After an hour or two, oppressed by the dead stillness of the house, I went upstairs to my own room.

But I did not undress. The most overwhelming desire possessed me suddenly to go down to the bookroom and to discover, if I could, the secret of the bookcase. There is no doubt about it, there is the blood of adventurers in my veins. Danger is a real temptation to me, danger and the devious way. I would rather, I believe, be playing with peril than not.

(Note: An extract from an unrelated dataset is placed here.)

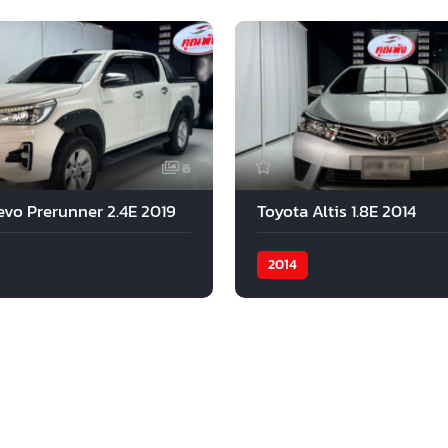
6
evo Prerunner 2.4E 2019
Toyota Altis 1.8E 2014
2014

The house was very silent. I was alone in the old wing. My nerves had been badly shaken only that afternoon, but I was keen for adventure. Curiosity was far stronger than my fears. I took off my shoes and opened the door. A faint light shone at the far end of the passage, the night light that Mrs. Brane had been burning there since Robbie's death. I walked along the hallway to the stairs. I had never realized before how noiseless one may be in stocking feet, nor how noisy an old floor is of itself under the quietest step. Boards snapped under me like pistol shots. But no one in the sleeping house seemed the wiser for my stealthy passing. I got down the stairs and found my way into the bookroom, saw that the shutters were all tightly fastened and the shades drawn down. Then I lighted the gas-jet near the Russian collection and knelt before it on the floor.

I began quietly to take out the books, as I had seen the Baron take them. I had removed perhaps half a dozen from the middle shelf when the strangest feeling made me look around.

The door of the bookroom was open and I had left it shut. I rose to my feet. At the same instant something just outside the threshold of the door seemed to rise to its feet. I looked at it. It was myself.

There is no way of describing the horror of such a sight.